CHICAGO—Golub & Company and Wood Partners have begun building a massive mixed-use project at Lake St. and Forest Ave. that will change the skyline of suburban Oak Park. Once completed in early 2016, the 21-story Lake + Forest development will have 270 luxury apartments, 27,000-square-feet of retail and commercial space, and parking for 588 cars in an attached covered garage.
Although many favored demographic groups have soured on the suburbs and seem to prefer the new luxury apartments springing up in Chicago, the partners expect that Oak Park's centralized, historic downtown and its more urban feel will attract those same groups.
Many affluent families with young children, for example, will leave the city over the next few years, and most won't feel comfortable moving to one of the newer, outer-ring suburbs, Peter Caruso, a vice president for JLL in the Midwest market, tells GlobeSt.com. Next week, Caruso and his colleague Shanna Athas will begin marketing the retail component of the development. “Living in Oak Park means you are officially a suburbanite, but it still gives you an urban feel.”

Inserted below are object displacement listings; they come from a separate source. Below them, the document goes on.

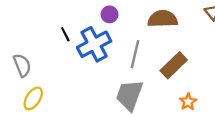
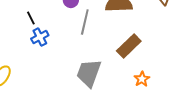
blue cross: (94, 44) -> (40, 37), moved, size x0.6
gray line: (135, 54) -> (85, 22), moved

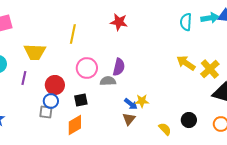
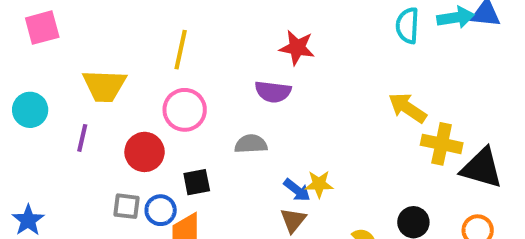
red star: (119, 22) -> (297, 48), moved
purple semicircle: (119, 67) -> (273, 92), moved, turned 84
pink circle: (87, 68) -> (185, 110), moved
yellow cross: (210, 69) -> (442, 144), moved, turned -36
blue circle: (51, 101) -> (161, 210), moved

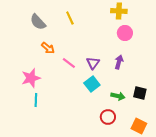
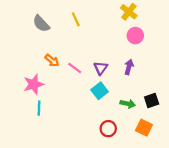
yellow cross: (119, 11) -> (129, 12), turned 35
orange arrow: (48, 48) -> (52, 60), moved
black square: (140, 93) -> (152, 101), turned -32
red circle: (108, 117) -> (108, 129), moved
orange square: (139, 126) -> (144, 128), moved

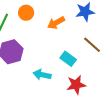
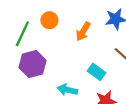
orange arrow: (56, 23) -> (83, 31), turned -30

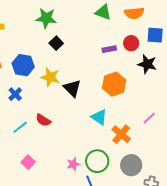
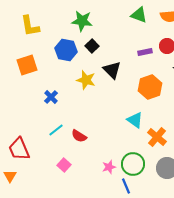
blue hexagon: (23, 65) -> (66, 50), moved
black triangle: (72, 88) -> (112, 70), moved
red semicircle: (43, 120) -> (79, 136), moved

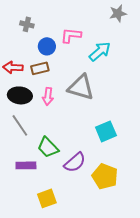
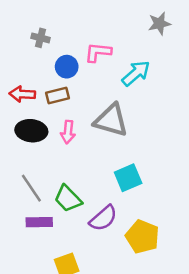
gray line: (20, 125) -> (31, 188), moved
cyan square: (106, 131) -> (128, 178), moved

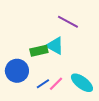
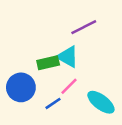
purple line: (68, 22) -> (84, 27), turned -55
pink line: (56, 84) -> (69, 86), moved

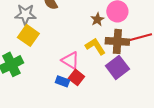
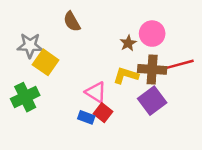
gray star: (25, 14) -> (30, 46), moved
yellow L-shape: (95, 46) -> (126, 75), turned -40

But the large amount of parking attached to Lake + Forest means this stretch of retail will also draw customers from a wide area, and take advantage of a broad range of residents and income streams. “You're going to have everyone from white-collar residents to blue-collar residents and we're going to try to build on that,” Caruso says. “Most people are going by car, so having access to cheap parking will also give us a leg up.”
Although he remains open to many different types of users, including jewelry, food-related or soft goods stores, Caruso does have a couple of broad goals. He wants the retail portion of the development to provide amenities to the apartment residents, perhaps a café component, and to bring in “some users that until now have primarily stayed in the city.”
Before joining JLL last year, Caruso worked for Mid-America Real Estate Corp., where he handled the retail leasing for AMLI Evanston, a luxury apartment development in a community with similar demographics to Oak Park. He brought in Hoosier Mama Pie Company, among other outlets. “They wanted something unique,” he says, “and we want to go about our work in Oak Park pretty much the same way.”
Caruso hopes to have leases signed by next summer, but for now, he can't say what rental rates the spaces will garner. “This is the only new project going on in the market right now. I don't know where the market is going to be until we dig into it.”